• _Exercise aim_
When the listing below reaches the line that has "Мехобработка на чпу", start reproducing exactly; stop after the line that has "Russia Risk Conference 2021", and drop the pictures.

• _Input for this task_

────────

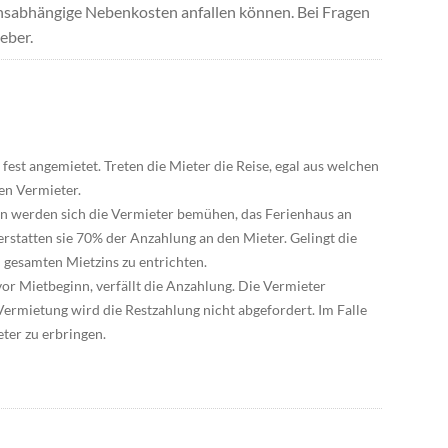
uchsabhängige Nebenkosten anfallen können. Bei Fragen
eber.
est angemietet. Treten die Mieter die Reise, egal aus welchen
den Vermieter.
nn werden sich die Vermieter bemühen, das Ferienhaus an
 erstatten sie 70% der Anzahlung an den Mieter. Gelingt die
n gesamten Mietzins zu entrichten.
or Mietbeginn, verfällt die Anzahlung. Die Vermieter
ermietung wird die Restzahlung nicht abgefordert. Im Falle
ter zu erbringen.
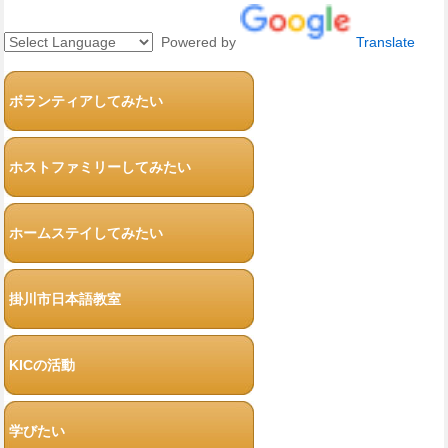
Powered by
Translate
ボランティアしてみたい
ホストファミリーしてみたい
ホームステイしてみたい
掛川市日本語教室
KICの活動
学びたい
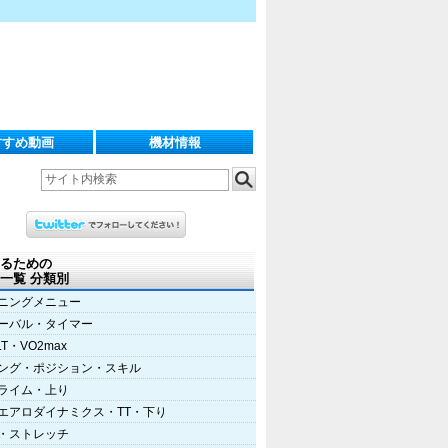
すすめ動画
機材情報
るための
一覧 分類別
ニングメニュー
ーバル・タイマー
LT・VO2max
ング・ポジション・スキル
ライム・上り
エアロダイナミクス・TT・下り
・ストレッチ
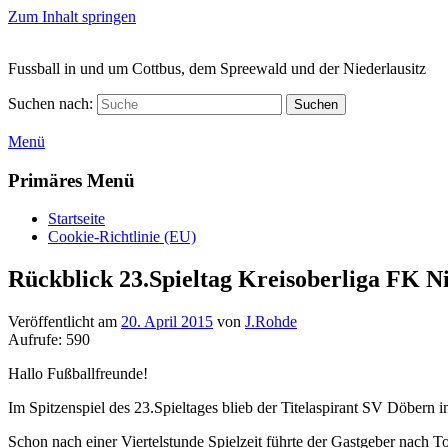
Zum Inhalt springen
Fussball in und um Cottbus, dem Spreewald und der Niederlausitz
Suchen nach:
Suchen
Menü
Primäres Menü
Startseite
Cookie-Richtlinie (EU)
Rückblick 23.Spieltag Kreisoberliga FK Ni
Veröffentlicht am
20. April 2015
von
J.Rohde
Aufrufe:
590
Hallo Fußballfreunde!
Im Spitzenspiel des 23.Spieltages blieb der Titelaspirant SV Döbern 
Schon nach einer Viertelstunde Spielzeit führte der Gastgeber nach 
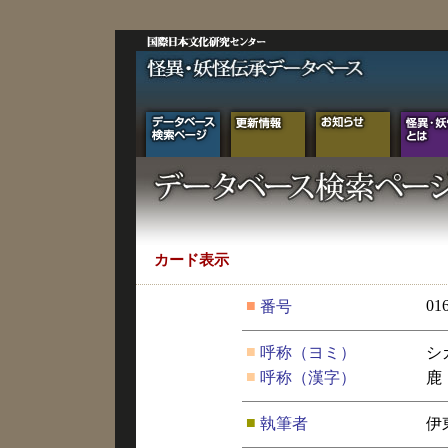
カード表示
■
01
番号
■
呼称（ヨミ）
シ
■
呼称（漢字）
鹿
■
執筆者
伊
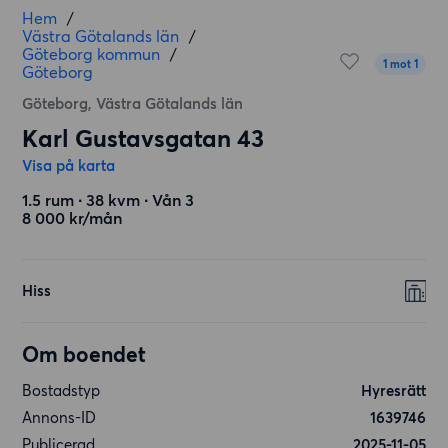
Hem
/
Västra Götalands län
/
Göteborg kommun
/
1 mot 1
Göteborg
Göteborg, Västra Götalands län
Karl Gustavsgatan 43
Visa på karta
1.5 rum ∙ 38 kvm ∙ Vån 3
8 000 kr/mån
Hiss
Om boendet
Bostadstyp
Hyresrätt
Annons-ID
1639746
Publicerad
2025-11-05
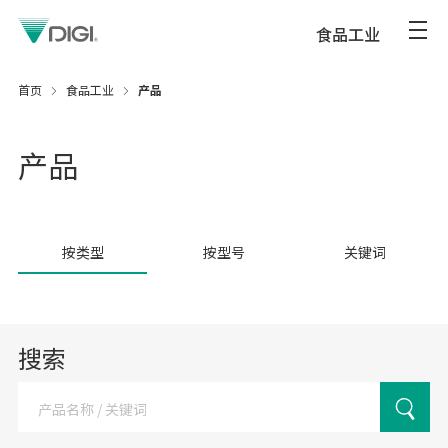
食品工业
首页
食品工业
产品
产品
按类型
按型号
关键词
搜索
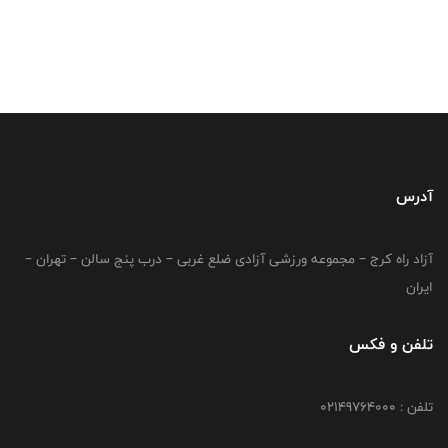
آدرس
آزاد راه کرج – مجموعه ورزشی آزادی ضلع غربی – درب پنج سالن – تهران –
ایران
تلفن و فکس
تلفن : 02149764000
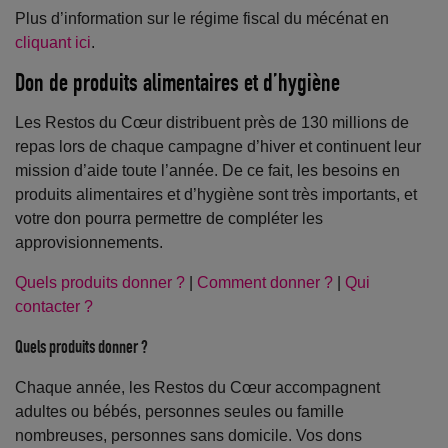
Plus d’information sur le régime fiscal du mécénat en
cliquant ici
.
Don de produits alimentaires et d’hygiène
Les Restos du Cœur distribuent près de 130 millions de
repas lors de chaque campagne d’hiver et continuent leur
mission d’aide toute l’année. De ce fait, les besoins en
produits alimentaires et d’hygiène sont très importants, et
votre don pourra permettre de compléter les
approvisionnements.
Quels produits donner ?
|
Comment donner ?
|
Qui
contacter ?
Quels produits donner ?
Chaque année, les Restos du Cœur accompagnent
adultes ou bébés, personnes seules ou famille
nombreuses, personnes sans domicile. Vos dons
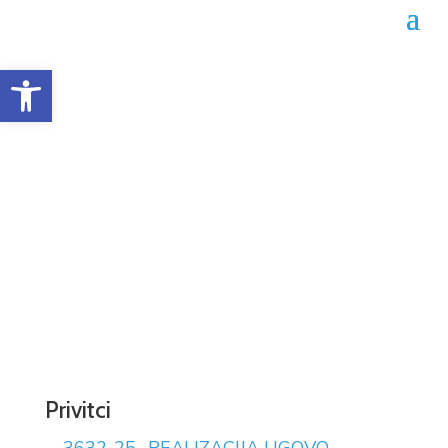
Open toolbar
Obrazac realizacije
ugovora 02-04-3632/25
Datum objave: 08.12.2025.
Privitci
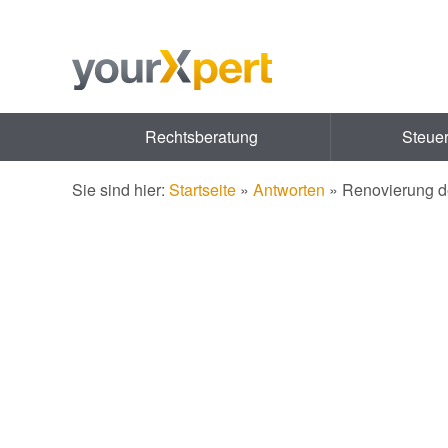
Rechtsberatung
Steue
Sie sind hier:
Startseite
»
Antworten
»
Renovierung d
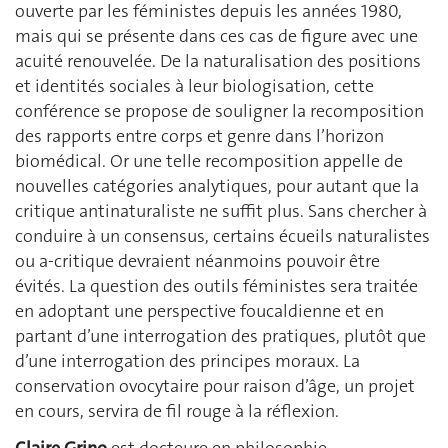
ouverte par les féministes depuis les années 1980,
mais qui se présente dans ces cas de figure avec une
acuité renouvelée. De la naturalisation des positions
et identités sociales à leur biologisation, cette
conférence se propose de souligner la recomposition
des rapports entre corps et genre dans l’horizon
biomédical. Or une telle recomposition appelle de
nouvelles catégories analytiques, pour autant que la
critique antinaturaliste ne suffit plus. Sans chercher à
conduire à un consensus, certains écueils naturalistes
ou a-cri­tique devraient néanmoins pouvoir être
évités. La question des outils féministes sera traitée
en adoptant une perspective foucaldienne et en
partant d’une inter­rogation des pratiques, plutôt que
d’une interrogation des principes moraux. La
conservation ovocytaire pour raison d’âge, un projet
en cours, servira de fil rouge à la réflexion.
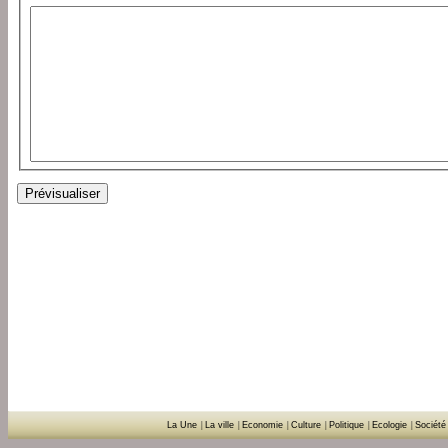
La Une
|
La ville
|
Economie
|
Culture
|
Politique
|
Ecologie
|
Société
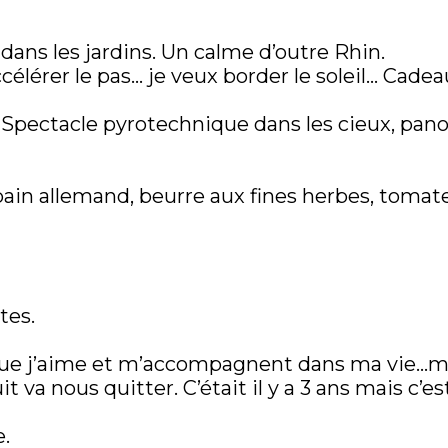
ans les jardins. Un calme d’outre Rhin.
célérer le pas… je veux border le soleil… Cade
ectacle pyrotechnique dans les cieux, pano
pain allemand, beurre aux fines herbes, tomates
tes.
que j’aime et m’accompagnent dans ma vie…
 va nous quitter. C’était il y a 3 ans mais c’e
e.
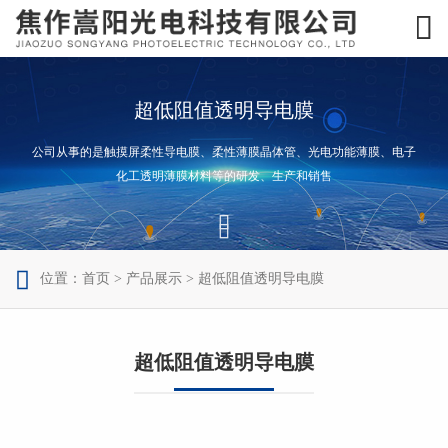

超低阻值透明导电膜
公司从事的是触摸屏柔性导电膜、柔性薄膜晶体管、光电功能薄膜、电子
化工透明薄膜材料等的研发、生产和销售



位置：
首页
>
产品展示
>
超低阻值透明导电膜
超低阻值透明导电膜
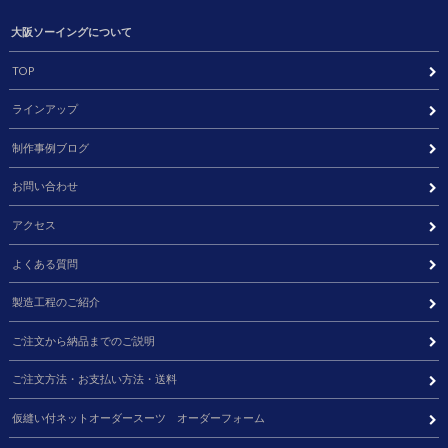
大阪ソーイングについて
TOP
ラインアップ
制作事例ブログ
お問い合わせ
アクセス
よくある質問
製造工程のご紹介
ご注文から納品までのご説明
ご注文方法・お支払い方法・送料
仮縫い付ネットオーダースーツ オーダーフォーム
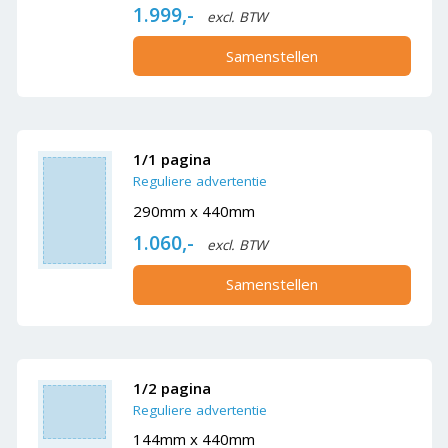
1.999,-
excl. BTW
Samenstellen
1/1 pagina
Reguliere advertentie
290mm x 440mm
1.060,-
excl. BTW
Samenstellen
1/2 pagina
Reguliere advertentie
144mm x 440mm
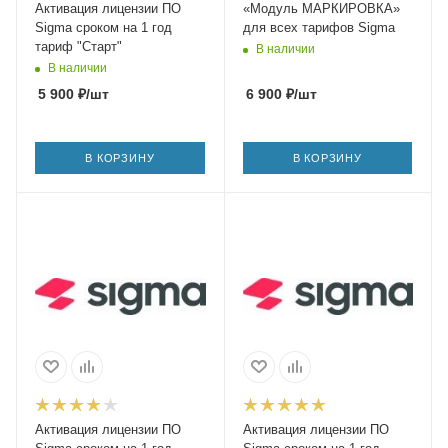
Активация лицензии ПО
«Модуль МАРКИРОВКА»
Sigma сроком на 1 год
для всех тарифов Sigma
тариф "Старт"
В наличии
В наличии
5 900
₽
/шт
6 900
₽
/шт
В КОРЗИНУ
В КОРЗИНУ
Активация лицензии ПО
Активация лицензии ПО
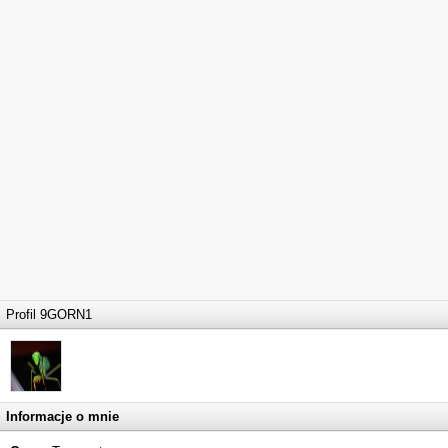
Profil 9GORN1
Informacje o mnie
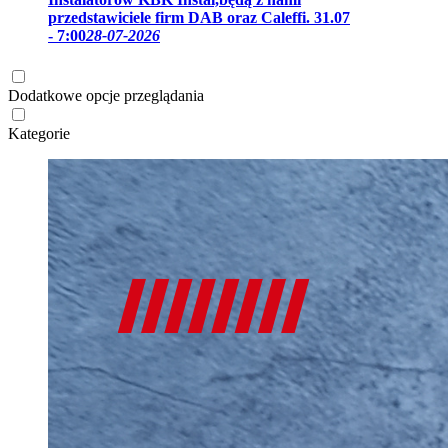
przedstawiciele firm DAB oraz Caleffi. 31.07
- 7:00
28-07-2026
Dodatkowe opcje przeglądania
Kategorie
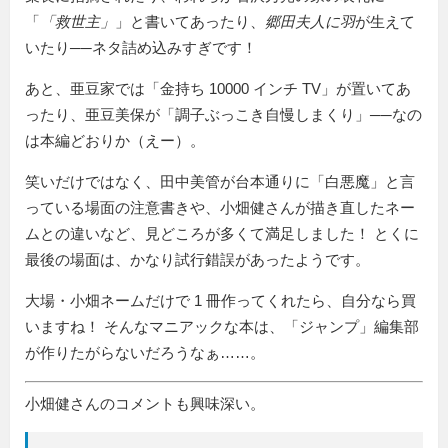
「
救世主
」と書いてあったり、
郷田夫人に羽
が生えて
いたり──ネタ詰め込みすぎです！
あと、亜豆家では
金持ち 10000 インチ TV
が置いてあ
ったり、亜豆美保が
調子ぶっこき自慢しまくり
──なの
は本編どおりか（えー）。
笑いだけではなく、田中美管が台本通りに「白悪魔」と言
っている場面の注意書きや、小畑健さんが描き直したネー
ムとの違いなど、見どころが多くて満足しました！ とくに
最後の場面は、かなり試行錯誤があったようです。
大場・小畑ネームだけで 1 冊作ってくれたら、自分なら買
いますね！ そんなマニアックな本は、「ジャンプ」編集部
が作りたがらないだろうなぁ……。
小畑健さんのコメントも興味深い。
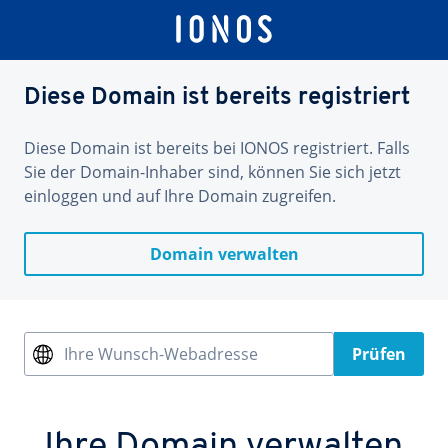
Diese Domain ist bereits registriert
Diese Domain ist bereits bei IONOS registriert. Falls
Sie der Domain-Inhaber sind, können Sie sich jetzt
einloggen und auf Ihre Domain zugreifen.
Domain verwalten
Ihre Wunsch-Webadresse
Prüfen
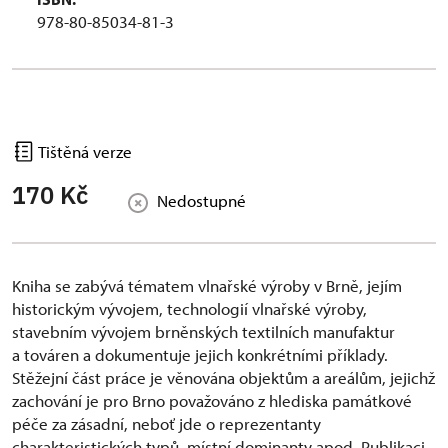
978-80-85034-81-3
Tištěná verze
170 Kč
Nedostupné
Kniha se zabývá tématem vlnařské výroby v Brně, jejím
historickým vývojem, technologií vlnařské výroby,
stavebním vývojem brněnských textilních manufaktur
a továren a dokumentuje jejich konkrétními příklady.
Stěžejní část práce je věnována objektům a areálům, jejichž
zachování je pro Brno považováno z hlediska památkové
péče za zásadní, neboť jde o reprezentanty
charakteristických typů, místní dominanty apod. Publikaci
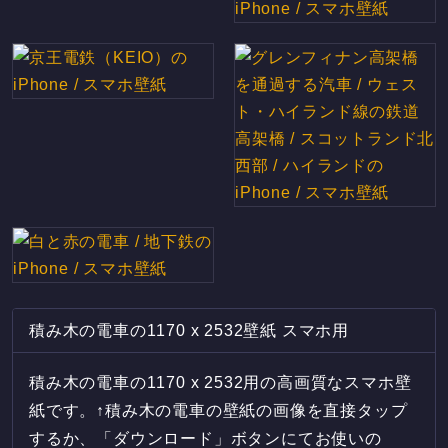
積み木の電車の1170 x 2532壁紙 スマホ用
積み木の電車の1170 x 2532用の高画質なスマホ壁
紙です。↑積み木の電車の壁紙の画像を直接タップ
するか、「ダウンロード」ボタンにてお使いの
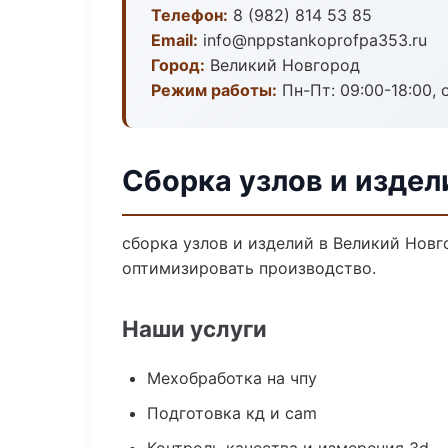
Телефон:
8 (982) 814 53 85
Email:
info@nppstankoprofpa353.ru
Город:
Великий Новгород
Режим работы:
Пн-Пт: 09:00-18:00, 
Сборка узлов и издел
сборка узлов и изделий в Великий Новг
оптимизировать производство.
Наши услуги
Мехобработка на чпу
Подготовка кд и cam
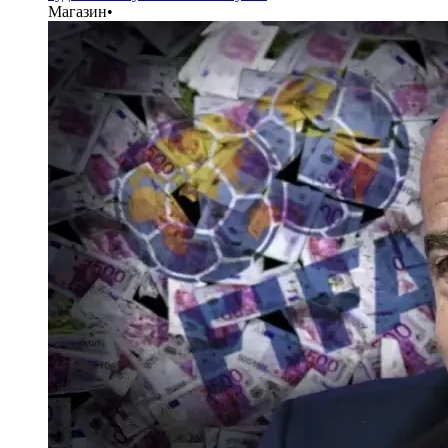
Магазин
•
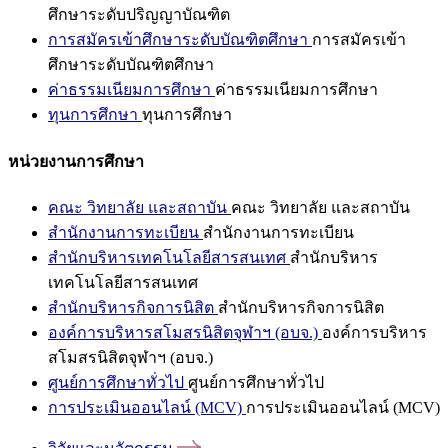
ศึกษาระดับปริญญาบัณฑิต
การสมัครเข้าศึกษาระดับบัณฑิตศึกษา
การสมัครเข้า
ศึกษาระดับบัณฑิตศึกษา
ค่าธรรมเนียมการศึกษา
ค่าธรรมเนียมการศึกษา
ทุนการศึกษา
ทุนการศึกษา
หน่วยงานการศึกษา
คณะ วิทยาลัย และสถาบัน
คณะ วิทยาลัย และสถาบัน
สำนักงานการทะเบียน
สำนักงานการทะเบียน
สำนักบริหารเทคโนโลยีสารสนเทศ
สำนักบริหาร
เทคโนโลยีสารสนเทศ
สำนักบริหารกิจการนิสิต
สำนักบริหารกิจการนิสิต
องค์การบริหารสโมสรนิสิตจุฬาฯ (อบจ.)
องค์การบริหาร
สโมสรนิสิตจุฬาฯ (อบจ.)
ศูนย์การศึกษาทั่วไป
ศูนย์การศึกษาทั่วไป
การประเมินออนไลน์ (MCV)
การประเมินออนไลน์ (MCV)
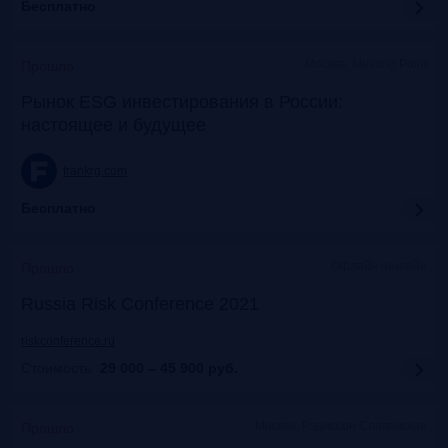
Бесплатно
Москва, Meeting Point
Прошло
Рынок ESG инвестирования в России:
настоящее и будущее
frankrg.com
Бесплатно
Офлайн+онлайн
Прошло
Russia Risk Conference 2021
riskconference.ru
Стоимость:
29 000 – 45 900
руб.
Москва, Рэдиссон Славянская
Прошло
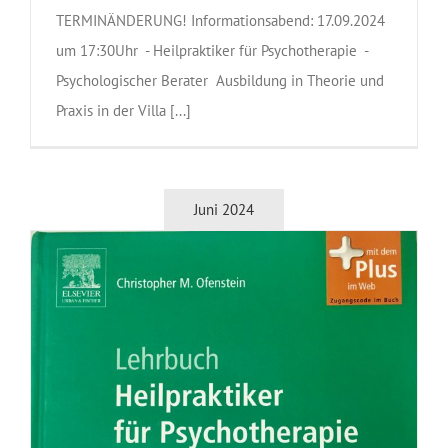
TERMINÄNDERUNG! Informationsabend: 17.09.2024
um 17:30Uhr - Heilpraktiker für Psychotherapie -
Psychologischer Berater Ausbildung in Theorie und
Praxis in der Villa [...]
Juni 2024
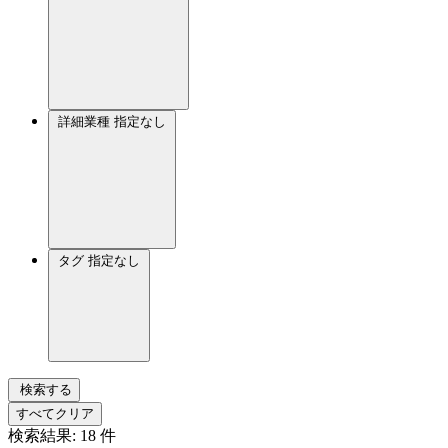
詳細業種
指定なし
タグ
指定なし
検索する
すべてクリア
検索結果:
18
件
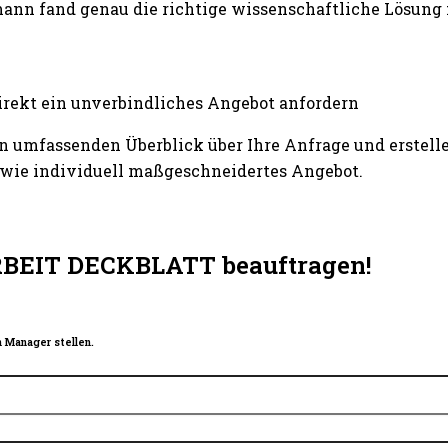
ann fand genau die richtige wissenschaftliche Lösung
irekt ein unverbindliches Angebot anfordern
n umfassenden Überblick über Ihre Anfrage und erstelle
wie individuell maßgeschneidertes Angebot.
RBEIT DECKBLATT beauftragen!
 Manager stellen.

────────

• _Solution to the exercise_
Мехобработка на чпу
Подготовка кд и cam
Магазин
•
ศึกษาระดับปริญญาบัณฑิต
การสมัครเข้าศึกษาระดับบัณฑิตศึกษา
การสมัครเข้า
ศึกษาระดับบัณฑิตศึกษา
ค่าธรรมเนียมการศึกษา
ค่าธรรมเนียมการศึกษา
ทุนการศึกษา
ทุนการศึกษา
หน่วยงานการศึกษา
คณะ วิทยาลัย และสถาบัน
คณะ วิทยาลัย และสถาบัน
สำนักงานการทะเบียน
สำนักงานการทะเบียน
สำนักบริหารเทคโนโลยีสารสนเทศ
สำนักบริหาร
เทคโนโลยีสารสนเทศ
สำนักบริหารกิจการนิสิต
สำนักบริหารกิจการนิสิต
องค์การบริหารสโมสรนิสิตจุฬาฯ (อบจ.)
องค์การบริหาร
สโมสรนิสิตจุฬาฯ (อบจ.)
ศูนย์การศึกษาทั่วไป
ศูนย์การศึกษาทั่วไป
การประเมินออนไลน์ (MCV)
การประเมินออนไลน์ (MCV)
Бесплатно
Москва, Meeting Point
Прошло
Рынок ESG инвестирования в России:
настоящее и будущее
frankrg.com
Бесплатно
Офлайн+онлайн
Прошло
Russia Risk Conference 2021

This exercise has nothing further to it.